### ACTIVITY
Line by line, output everything from the one that contains "er eine Aufgabe richtig erledigt. Dies wird" through the end of the material below, exactly as written and with no pictures.

>>

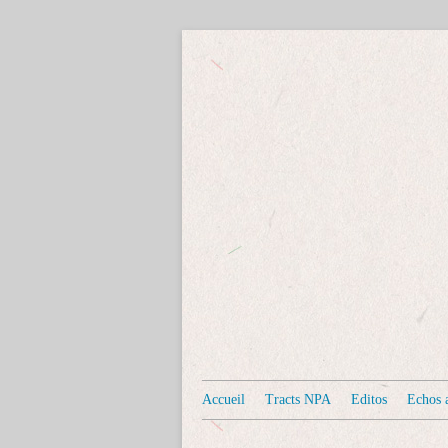
Accueil
Tracts NPA
Editos
Echos a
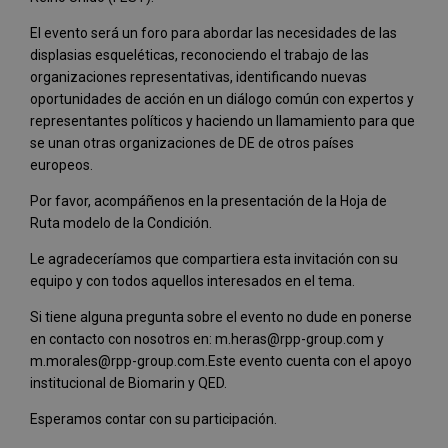
El evento será un foro para abordar las necesidades de las
displasias esqueléticas, reconociendo el trabajo de las
organizaciones representativas, identificando nuevas
oportunidades de acción en un diálogo común con expertos y
representantes políticos y haciendo un llamamiento para que
se unan otras organizaciones de DE de otros países
europeos.
Por favor, acompáñenos en la presentación de la Hoja de
Ruta modelo de la Condición.
Le agradeceríamos que compartiera esta invitación con su
equipo y con todos aquellos interesados en el tema.
Si tiene alguna pregunta sobre el evento no dude en ponerse
en contacto con nosotros en: m.heras@rpp-group.com y
m.morales@rpp-group.com.Este evento cuenta con el apoyo
institucional de Biomarin y QED.
Esperamos contar con su participación.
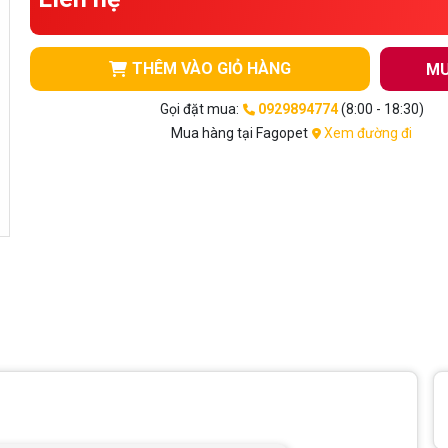
THÊM VÀO GIỎ HÀNG
MU
Gọi đặt mua:
0929894774
(8:00 - 18:30)
Mua hàng tại Fagopet
Xem đường đi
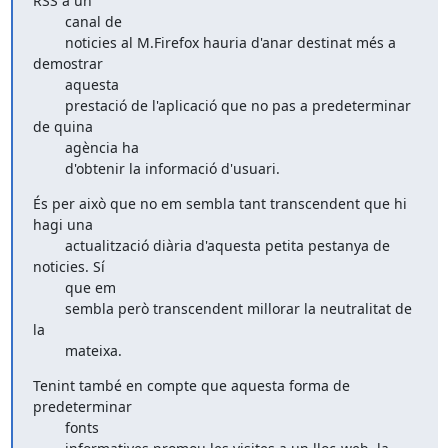
RSS a un

        canal de

        noticies al M.Firefox hauria d'anar destinat més a 
demostrar

        aquesta

        prestació de l'aplicació que no pas a predeterminar 
de quina

        agència ha 

        d'obtenir la informació d'usuari.
És per això que no em sembla tant transcendent que hi 
hagi una

        actualització diària d'aquesta petita pestanya de 
noticies. Sí

        que em

        sembla però transcendent millorar la neutralitat de 
la

        mateixa.
Tenint també en compte que aquesta forma de 
predeterminar

        fonts
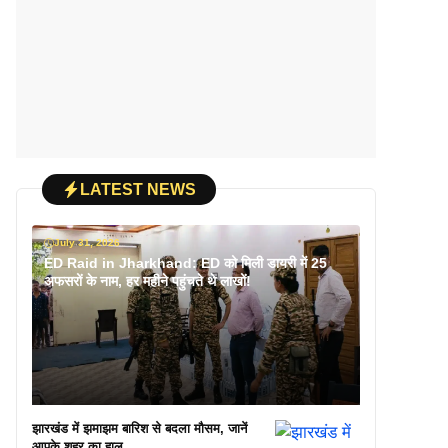
LATEST NEWS
July 31, 2026
ED Raid in Jharkhand: ED को मिली डायरी में 25
अफसरों के नाम, हर महीने पहुंचते थे लाखों!
झारखंड में झमाझम बारिश से बदला मौसम, जानें
आपके शहर का हाल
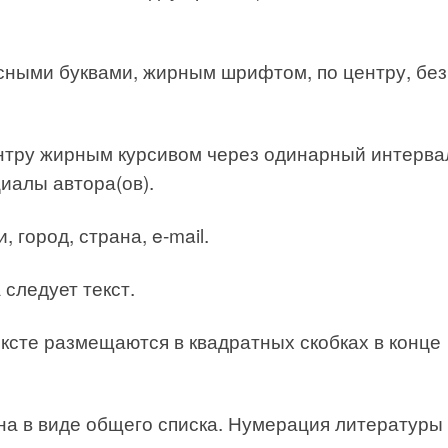
исными буквами, жирным шрифтом, по центру, без
ентру жирным курсивом через одинарный интерва
иалы автора(ов).
 город, страна, e-mail.
 следует текст.
тексте размещаются в квадратных скобках в конце
на в виде общего списка. Нумерация литературы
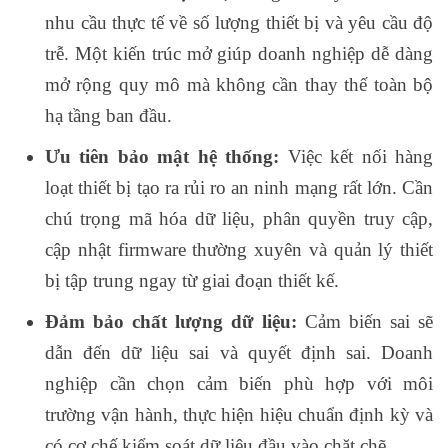
nhu cầu thực tế về số lượng thiết bị và yêu cầu độ
trễ. Một kiến trúc mở giúp doanh nghiệp dễ dàng
mở rộng quy mô mà không cần thay thế toàn bộ
hạ tầng ban đầu.
Ưu tiên bảo mật hệ thống:
Việc kết nối hàng
loạt thiết bị tạo ra rủi ro an ninh mạng rất lớn. Cần
chú trọng mã hóa dữ liệu, phân quyền truy cập,
cập nhật firmware thường xuyên và quản lý thiết
bị tập trung ngay từ giai đoạn thiết kế.
Đảm bảo chất lượng dữ liệu:
Cảm biến sai sẽ
dẫn đến dữ liệu sai và quyết định sai. Doanh
nghiệp cần chọn cảm biến phù hợp với môi
trường vận hành, thực hiện hiệu chuẩn định kỳ và
có cơ chế kiểm soát dữ liệu đầu vào chặt chẽ.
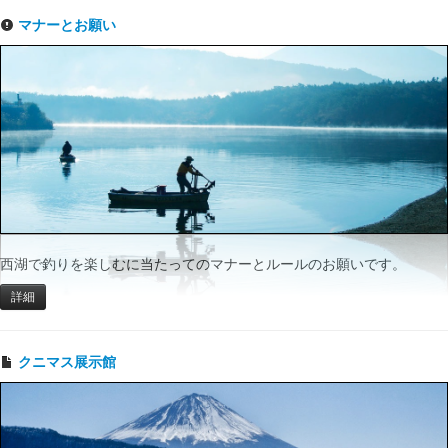
マナーとお願い
西湖で釣りを楽しむに当たってのマナーとルールのお願いです。
詳細
クニマス展示館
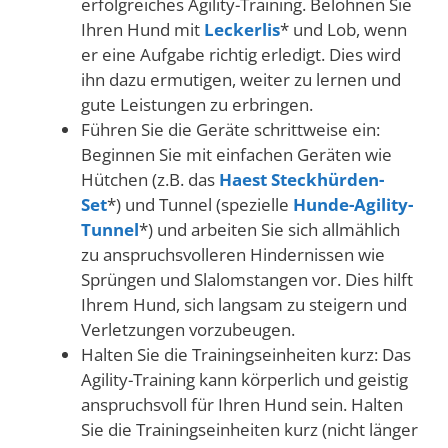
erfolgreiches Agility-Training. Belohnen Sie
Ihren Hund mit
Leckerlis
* und Lob, wenn
er eine Aufgabe richtig erledigt. Dies wird
ihn dazu ermutigen, weiter zu lernen und
gute Leistungen zu erbringen.
Führen Sie die Geräte schrittweise ein:
Beginnen Sie mit einfachen Geräten wie
Hütchen (z.B. das
Haest Steckhürden-
Set
*) und Tunnel (spezielle
Hunde-Agility-
Tunnel
*) und arbeiten Sie sich allmählich
zu anspruchsvolleren Hindernissen wie
Sprüngen und Slalomstangen vor. Dies hilft
Ihrem Hund, sich langsam zu steigern und
Verletzungen vorzubeugen.
Halten Sie die Trainingseinheiten kurz: Das
Agility-Training kann körperlich und geistig
anspruchsvoll für Ihren Hund sein. Halten
Sie die Trainingseinheiten kurz (nicht länger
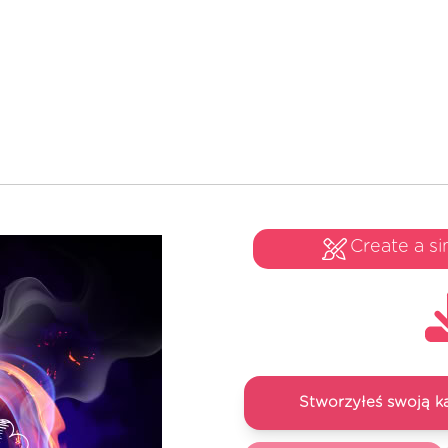
Create a si
Stworzyłeś swoją k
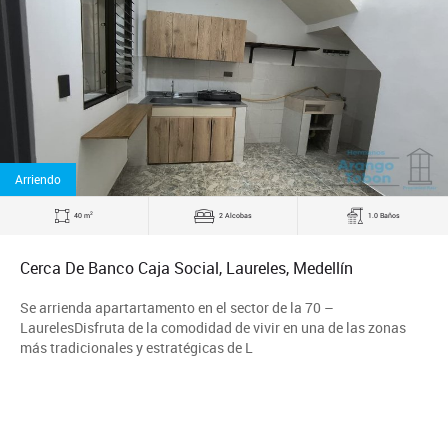
Arriendo
2
40 m
2 Alcobas
1.0 Baños
Cerca De Banco Caja Social, Laureles, Medellín
Se arrienda apartartamento en el sector de la 70 –
LaurelesDisfruta de la comodidad de vivir en una de las zonas
más tradicionales y estratégicas de L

<<

### REPLY TO THE TASK
er eine Aufgabe richtig erledigt. Dies wird
ihn dazu ermutigen, weiter zu lernen und
gute Leistungen zu erbringen.
Führen Sie die Geräte schrittweise ein:
Beginnen Sie mit einfachen Geräten wie
Hütchen (z.B. das
Haest Steckhürden-
Set
*) und Tunnel (spezielle
Hunde-Agility-
Tunnel
*) und arbeiten Sie sich allmählich
zu anspruchsvolleren Hindernissen wie
Sprüngen und Slalomstangen vor. Dies hilft
Ihrem Hund, sich langsam zu steigern und
Verletzungen vorzubeugen.
Halten Sie die Trainingseinheiten kurz: Das
Agility-Training kann körperlich und geistig
anspruchsvoll für Ihren Hund sein. Halten
Sie die Trainingseinheiten kurz (nicht länger
Create a si
Stworzyłeś swoją k
Arriendo
2
40 m
2 Alcobas
1.0 Baños
Cerca De Banco Caja Social, Laureles, Medellín
Se arrienda apartartamento en el sector de la 70 –
LaurelesDisfruta de la comodidad de vivir en una de las zonas
más tradicionales y estratégicas de L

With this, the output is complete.